Last week ABC was spanked around by the Federal Communications Commission
to the tune of $1.4 million in fines to some 50 ABC affiliates in Mountain and Central
time zones who ran an "NYPD Blue" episode at 9 p.m. that showed a women's backside.
Hopefully children don't get to see their parents, relatives or parents' friends mistakenly in a
bathroom or coming out of a shower. The "NYPD Blue"
scene was about that. Detective Andy Sipowicz' girlfriend is
about to take a shower, drops her robe, talks to Sipowicz, and then, mistakenly, Sipowicz' son gets an eyeful of her behind.
Kids running around their parents' Super Bowl parties also got
a brief eyeful, when in February 2004, Janet Jackson's breast made an unexpected Super Bowl appearance. It was a mistake -- her costume wasn't supposed to come off.

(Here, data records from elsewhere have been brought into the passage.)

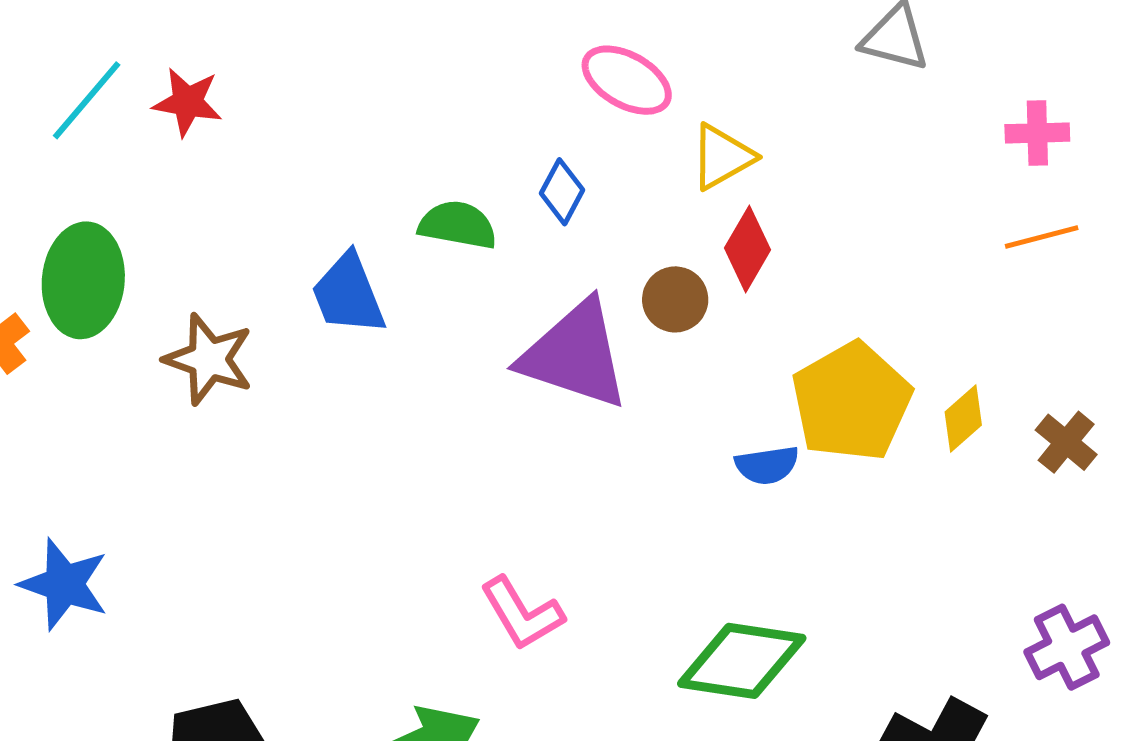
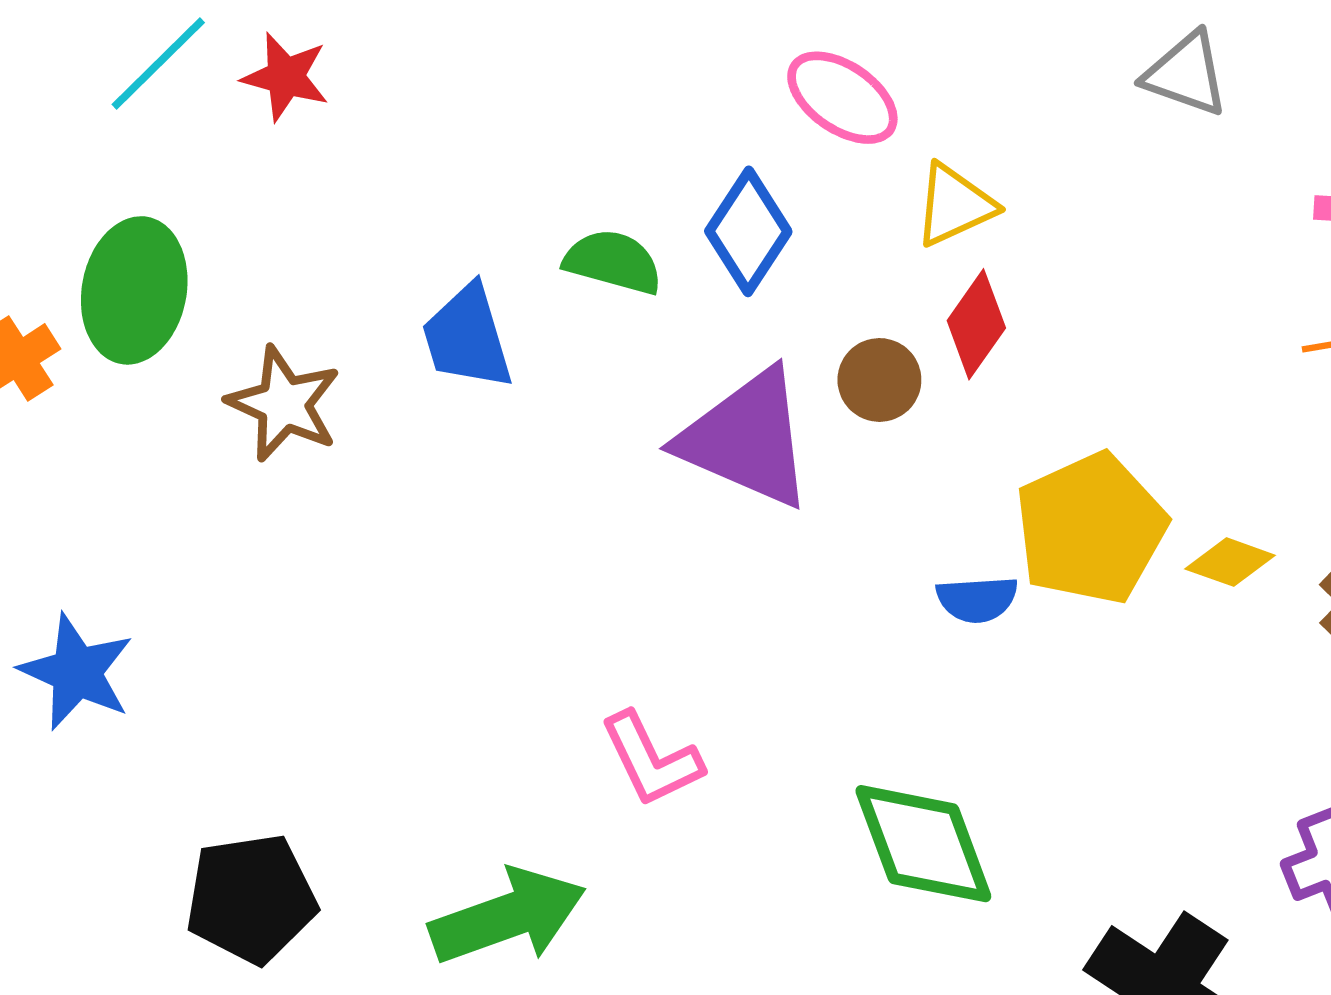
blue diamond: (562, 192) -> (748, 231), size x1.5
yellow diamond: (963, 418) -> (1230, 562), turned 56
green diamond: (742, 661) -> (923, 844), turned 56

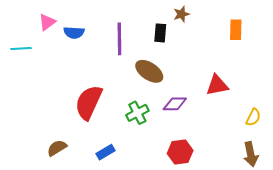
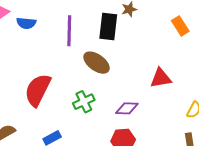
orange rectangle: (236, 30) -> (180, 26), turned -36
black rectangle: (160, 33) -> (108, 26), size x1.5
purple diamond: (175, 104) -> (127, 108), moved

has a strict 6 a.m. to 10 p.m. rule where indecent programming is not allowed. What about those kids who saw the Jackson breast
at 10 p.m. or perhaps at other times -- through means of the DVR or, more likely in 2003, a videotape recording?
In this digital age, in this time-shifted, anywhere-anytime world, a time
period means nothing. The FCC needs to reinvent the rules. Procedural crime dramas are probably not good programming for eight-year-olds at 10 p.m. or 7 p.m. or 3 p.m. or just after "Sesame Street" at
9 p.m. (in regards to daytime cable reruns).
ABC did offer up parental warnings about the "NYPD Blue" episode. But the FCC said that didn't matter -- the scene was lingering. With no
parents around, however, you have a bigger problem. I'd like to know if an 8- or 10-year-old read the warning, and said: "Gee, I better not watch. I'm alone and not sure what this programming is
about. And I'm sure the wrong advertisers will be targeting me with all sort of cell phone ads, great deals on cars, or financial services. My allowance is only $10 a week. And, what if something
yucky comes on? Eeew!"
Some of those thoughts might have occurred. But with no parents around, who can help answer those questions?